我是ML的初学者。问题是我的训练和测试数据在不同的文件中,并且长度不同,因此我得到以下错误:
Traceback (most recent call last):
File "C:/Users/Ellen/Desktop/Python/ML_4.py", line 35, in <module>
X_train, X_test, y_train, y_test =
train_test_split(processed_features_train, processed_features_test,
labels, test_size=1, random_state=0)
File "C:\Python\Python37\lib\site-
packages\sklearn\model_selection\_split.py", line 2184, in
train_test_split
arrays = indexable(*arrays)
File "C:\Python\Python37\lib\site-packages\sklearn\utils\validation.py",
line 260, in indexable
check_consistent_length(*result)
File "C:\Python\Python37\lib\site-packages\sklearn\utils\validation.py",
line 235, in check_consistent_length
" samples: %r" % [int(l) for l in lengths])
ValueError: Found input variables with inconsistent numbers of samples:
[29675, 9574, 29675]
我不知道如何解决这些错误。
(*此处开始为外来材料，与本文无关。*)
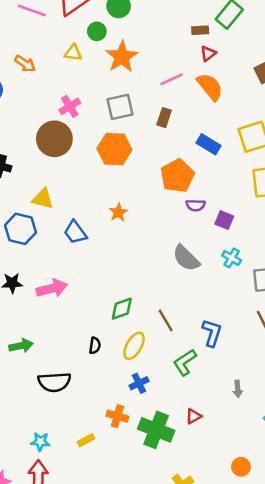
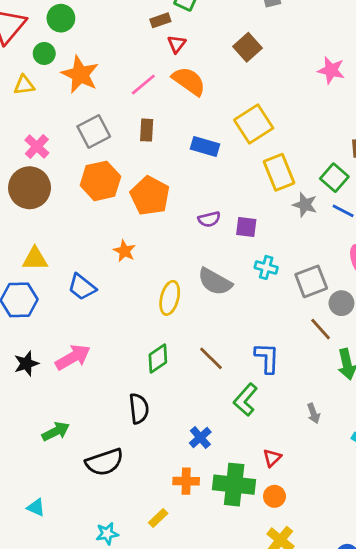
orange pentagon: (177, 176) -> (150, 196), moved
black semicircle: (95, 346) -> (139, 409), size x1.5
yellow ellipse: (134, 346) -> (170, 298), moved
orange circle: (241, 467) -> (274, 496), moved

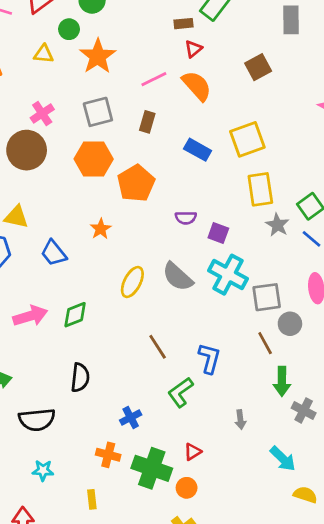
cyan cross: (266, 267) -> (228, 275), size x1.8
green diamond: (158, 358) -> (75, 315), moved
yellow rectangle: (158, 518) -> (92, 499), moved, turned -66
cyan star: (107, 534) -> (43, 470), moved

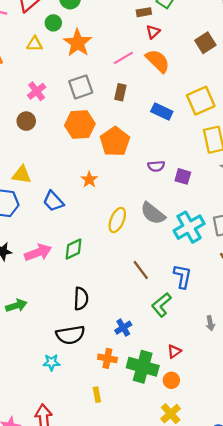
brown circle: (27, 150) -> (26, 121), size x0.6
cyan cross: (228, 275) -> (189, 227), moved, turned 36
black semicircle: (37, 420) -> (70, 335), moved
cyan star: (43, 470) -> (51, 362), moved

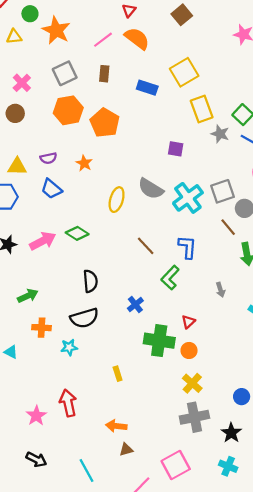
purple semicircle: (156, 166) -> (48, 158), moved
green diamond: (74, 249) -> (77, 233), turned 65
orange cross: (107, 358) -> (42, 328), moved

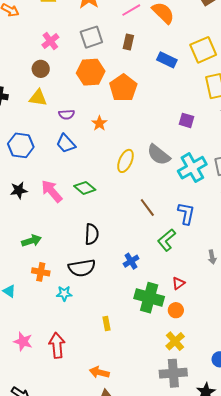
yellow triangle: (17, 167) -> (38, 98), moved
pink arrow: (43, 241) -> (52, 191), turned -110
pink star: (36, 416) -> (23, 341), moved, turned -30

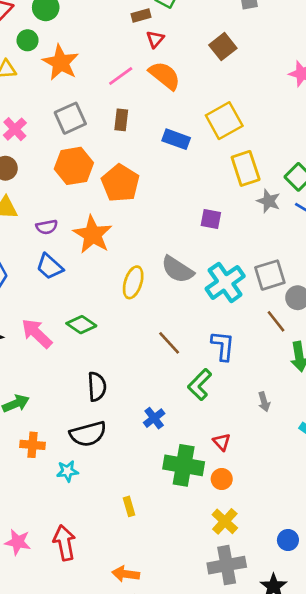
orange star: (99, 123) -> (93, 235), size x1.8
red triangle: (178, 283) -> (222, 442), turned -32

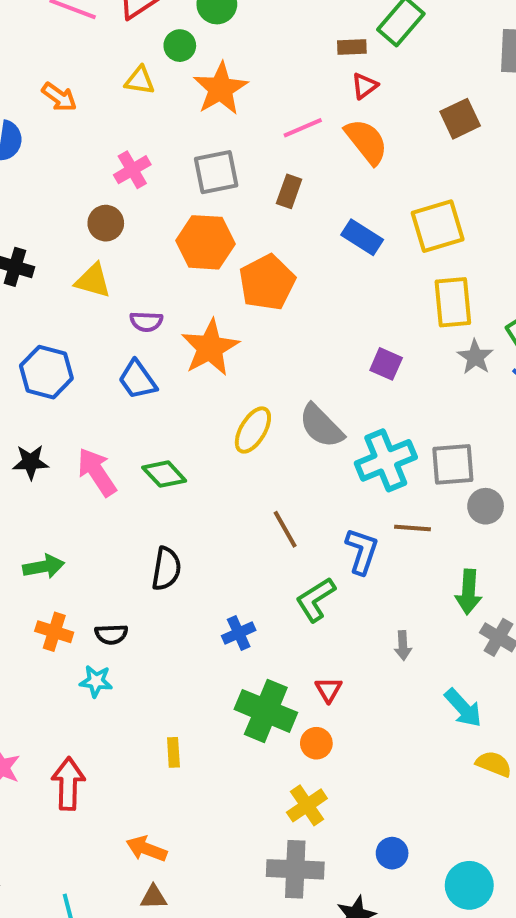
brown line: (276, 321) -> (413, 528), moved, turned -60
black semicircle: (88, 434) -> (111, 634), moved, size x0.6

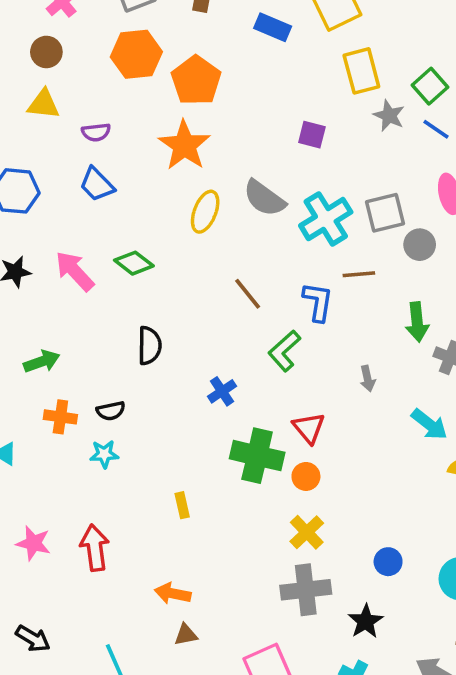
orange star: (210, 348) -> (184, 145), moved
red triangle: (329, 690) -> (309, 428), size x1.4

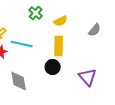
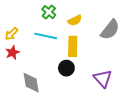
gray semicircle: (95, 30) -> (110, 30), size x1.5
cyan line: (22, 44) -> (46, 36), moved

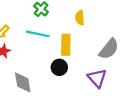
yellow semicircle: (75, 20) -> (80, 18), moved, turned 112
gray semicircle: (110, 30) -> (109, 49), moved

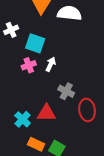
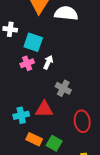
white cross: (11, 30) -> (10, 29), turned 32
red ellipse: (87, 110) -> (82, 121), moved
cyan cross: (23, 119) -> (21, 115), turned 35

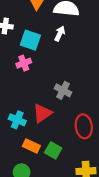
white arrow: (48, 62) -> (60, 34), moved
red triangle: (44, 109) -> (42, 113), turned -36
cyan cross: (21, 115) -> (17, 120), turned 35

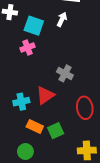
cyan cross: (17, 120) -> (21, 102), turned -35
green square: (53, 150) -> (56, 131), turned 35

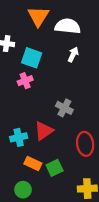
white arrow: (62, 19) -> (73, 55), moved

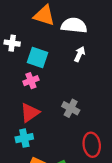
orange triangle: (38, 16) -> (44, 15), turned -45
red triangle: (44, 131) -> (30, 113), moved

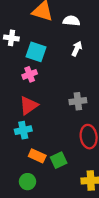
white semicircle: (74, 25) -> (71, 21), size x0.7
gray cross: (71, 108) -> (78, 101), moved, turned -35

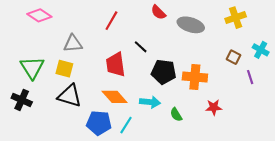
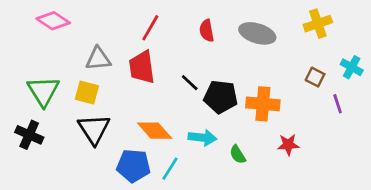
red semicircle: (158, 12) -> (207, 31), moved, turned 35
black line: (141, 47) -> (190, 83), moved
red trapezoid: (116, 64) -> (142, 67), moved
black triangle: (70, 96) -> (94, 129), turned 40

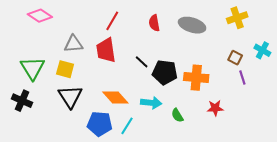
purple line: (338, 104) -> (242, 78), moved

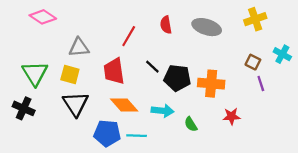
red line: (112, 21) -> (129, 36), moved
red trapezoid: (106, 50) -> (114, 71), moved
cyan line: (127, 126) -> (137, 136), turned 60

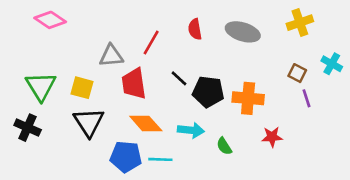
gray triangle: (79, 47) -> (111, 56), moved

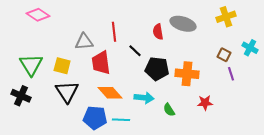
red semicircle: (195, 29) -> (158, 32), moved
red line: (151, 43) -> (114, 32), turned -36
black line: (179, 78) -> (135, 51), moved

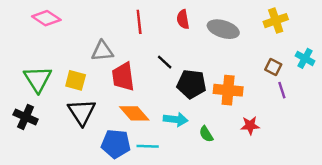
red line: (114, 32) -> (139, 22), moved
red semicircle: (158, 32) -> (183, 19), moved

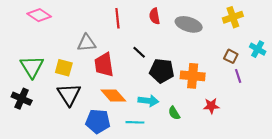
cyan line: (148, 146) -> (135, 122), moved

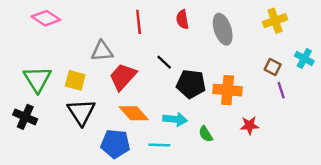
gray ellipse: (189, 24) -> (223, 29), turned 55
red trapezoid: (104, 65) -> (123, 77), turned 50

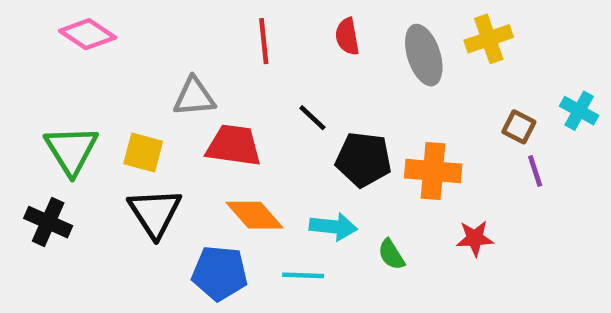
yellow cross: (275, 21) -> (489, 39), moved
red trapezoid: (123, 77) -> (234, 145), turned 56

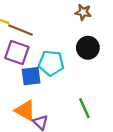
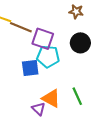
purple square: (17, 52) -> (43, 39), moved
orange triangle: (25, 110) -> (51, 98), moved

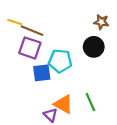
brown star: (76, 12) -> (101, 22), moved
purple square: (43, 39) -> (30, 48), moved

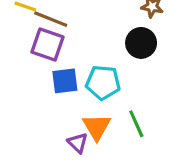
cyan pentagon: (60, 61) -> (103, 83), moved
orange triangle: (63, 104) -> (97, 127), turned 30

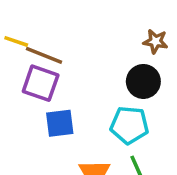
cyan pentagon: (103, 83) -> (129, 125), moved

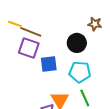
black circle: (143, 81) -> (77, 43), moved
blue square: (60, 123) -> (49, 64), moved

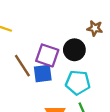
brown line: (31, 32) -> (22, 66), moved, turned 35
purple square: (29, 48) -> (47, 55), moved

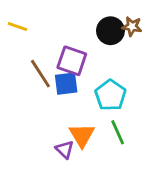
black circle: (74, 50) -> (110, 31), moved
cyan pentagon: (78, 83) -> (110, 95), turned 30

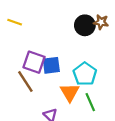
purple square: (72, 61) -> (34, 62), moved
brown line: (40, 74) -> (25, 82), moved
orange triangle: (82, 135) -> (70, 92), moved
下面是我的代码:
tweets_train = pd.read_csv('Final.csv')
features_train = tweets_train.iloc[:, 1].values
labels= tweets_train.iloc[:, 0].values
vectorizer = CountVectorizer(stop_words=stopwords.words('english'))
processed_features_train =
vectorizer.fit_transform(features_train).toarray()
tweets_test = pd.read_csv('DataF1.csv')
features_test= tweets_test.iloc[:, 1].values.astype('U')
vectorizer = CountVectorizer(stop_words=stopwords.words('english'))
processed_features_test =
vectorizer.fit_transform(features_test).toarray()
X_train, X_test, y_train, y_test =
train_test_split(processed_features_train, processed_features_test,
labels, test_size=1, random_state=0)
text_classifier = RandomForestClassifier(n_estimators=200, random_state=0)
#regr.fit(X_train, y_train)
text_classifier.fit(X_train, y_train)
predictions = text_classifier.predict(X_test)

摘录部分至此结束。